◆ **Task item**
In the listing below, the answer starts at the line that has "Stare Miasto we Wrocławiu (301, 2295)" and stops after the line that has "Panorama Racławicka we Wrocławiu (301, 2191)"; please repeat that part exactly and nothing more.

----

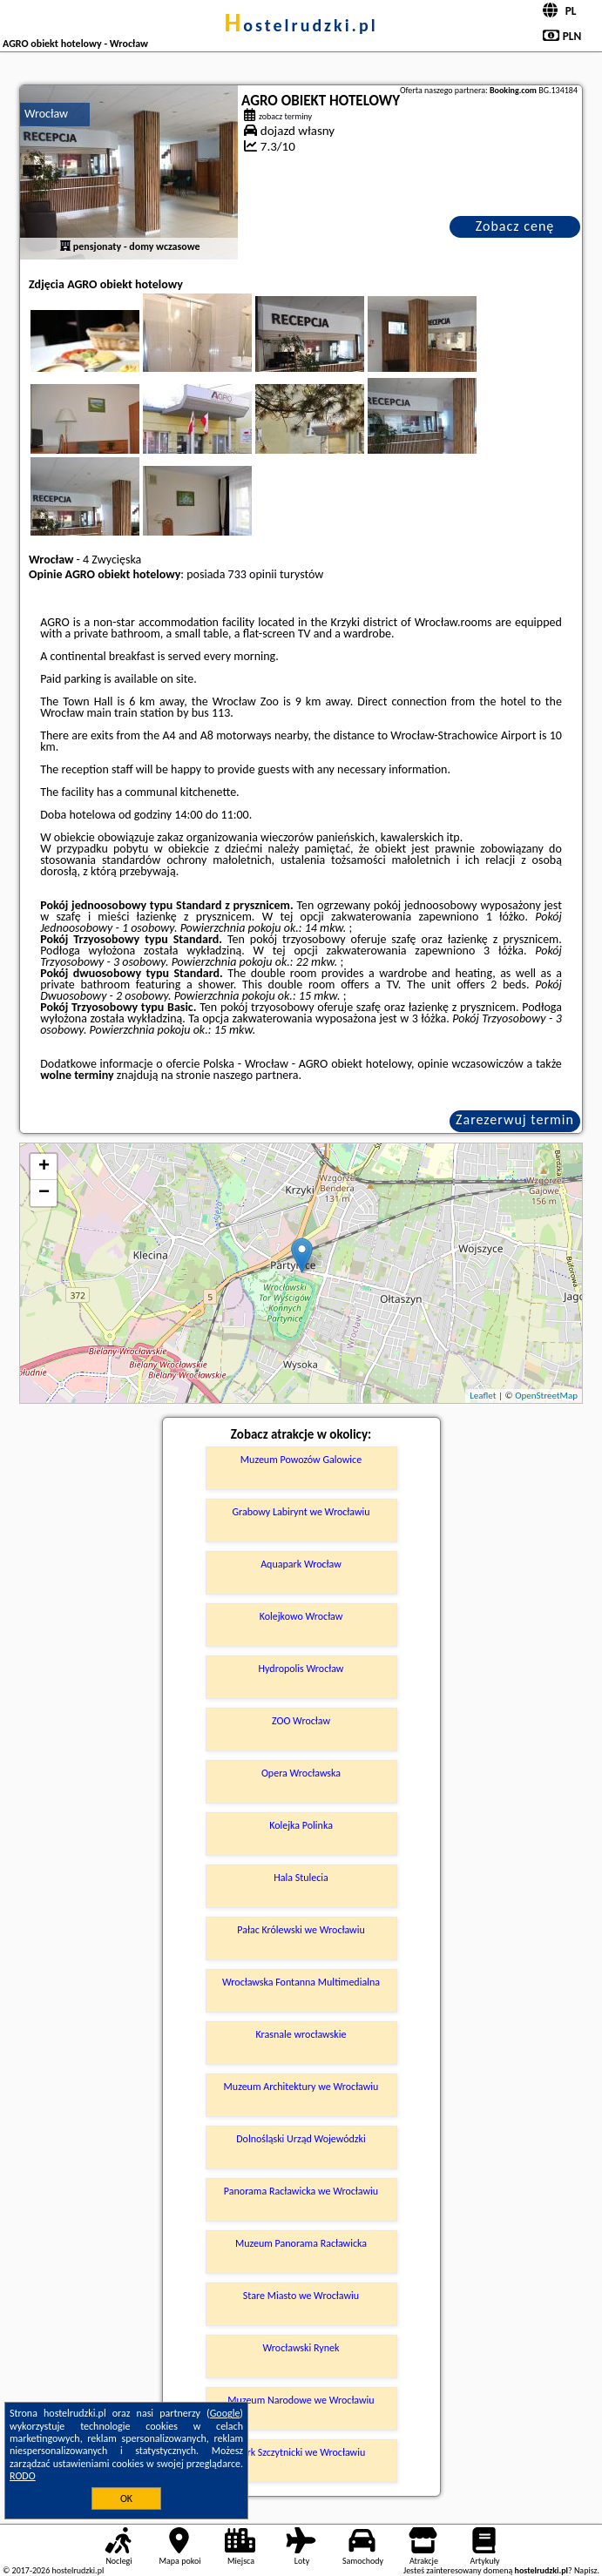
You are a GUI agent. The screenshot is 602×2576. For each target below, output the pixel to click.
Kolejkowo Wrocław (301, 1616)
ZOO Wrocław (301, 1721)
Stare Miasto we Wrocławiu (301, 2295)
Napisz (586, 2570)
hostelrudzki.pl (300, 25)
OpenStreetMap (546, 1395)
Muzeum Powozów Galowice (301, 1459)
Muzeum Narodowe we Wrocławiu (300, 2400)
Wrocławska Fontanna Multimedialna (301, 1982)
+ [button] (44, 1167)
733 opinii (252, 574)
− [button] (44, 1193)
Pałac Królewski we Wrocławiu (300, 1930)
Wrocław (46, 113)
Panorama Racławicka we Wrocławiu (301, 2191)
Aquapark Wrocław (301, 1564)
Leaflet (483, 1395)
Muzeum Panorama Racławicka (301, 2243)
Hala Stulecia (301, 1877)
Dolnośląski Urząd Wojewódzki (301, 2139)
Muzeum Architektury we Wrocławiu (301, 2086)
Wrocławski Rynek (301, 2348)
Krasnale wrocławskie (301, 2034)
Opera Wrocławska (301, 1773)
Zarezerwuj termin (515, 1119)
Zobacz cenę (515, 226)
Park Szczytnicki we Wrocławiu (301, 2452)
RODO (23, 2476)
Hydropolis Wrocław (301, 1668)
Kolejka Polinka (301, 1825)
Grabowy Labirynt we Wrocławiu (300, 1512)
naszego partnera (256, 1075)
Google (225, 2413)
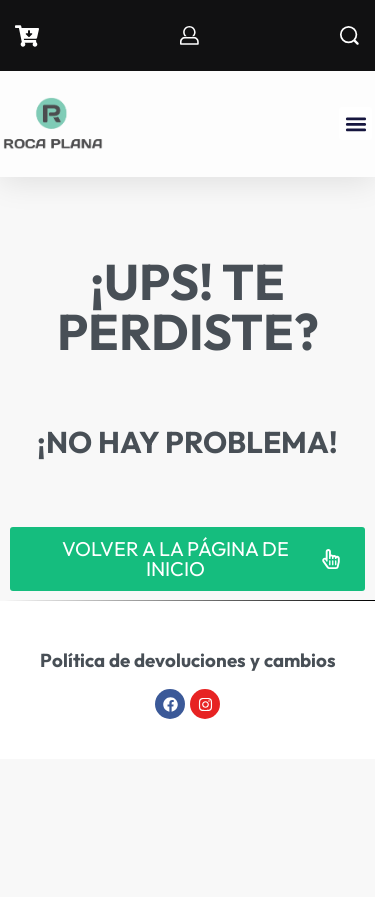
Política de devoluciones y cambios (188, 660)
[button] (355, 123)
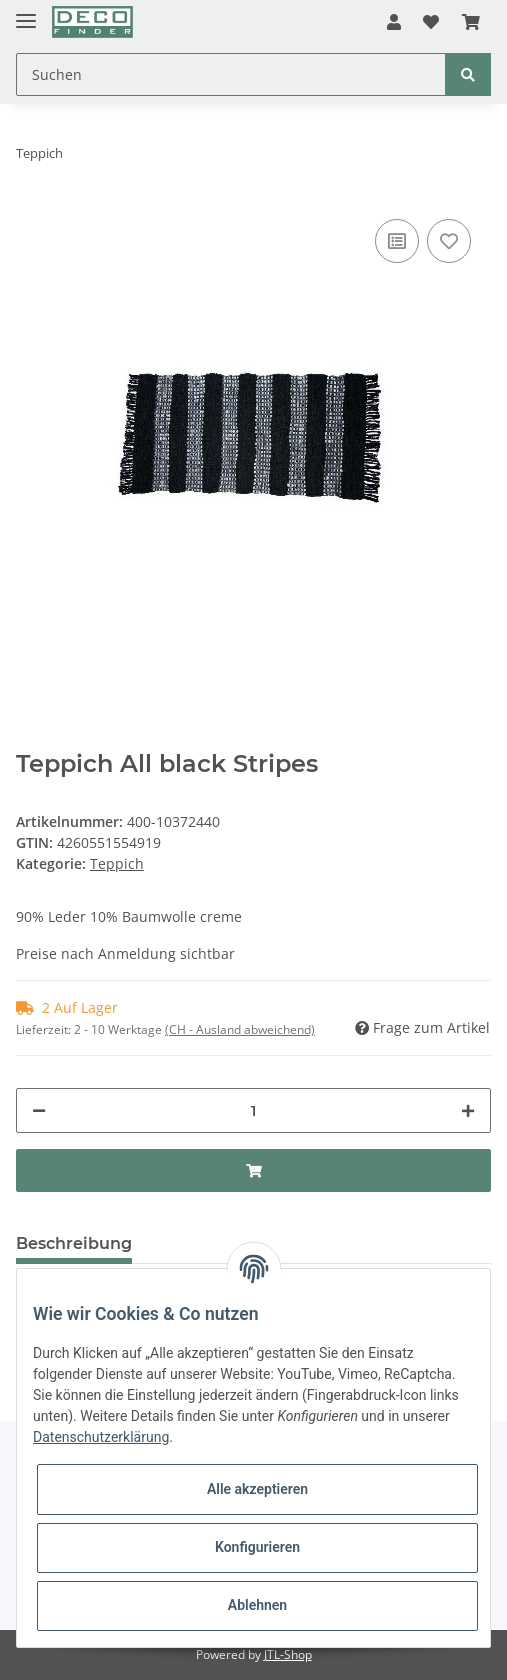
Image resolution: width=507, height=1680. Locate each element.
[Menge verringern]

----

◆ **Response for this exercise**
Stare Miasto we Wrocławiu (301, 2295)
Napisz (586, 2570)
hostelrudzki.pl (300, 25)
OpenStreetMap (546, 1395)
Muzeum Powozów Galowice (301, 1459)
Muzeum Narodowe we Wrocławiu (300, 2400)
Wrocławska Fontanna Multimedialna (301, 1982)
+ [button] (44, 1167)
733 opinii (252, 574)
− [button] (44, 1193)
Pałac Królewski we Wrocławiu (300, 1930)
Wrocław (46, 113)
Panorama Racławicka we Wrocławiu (301, 2191)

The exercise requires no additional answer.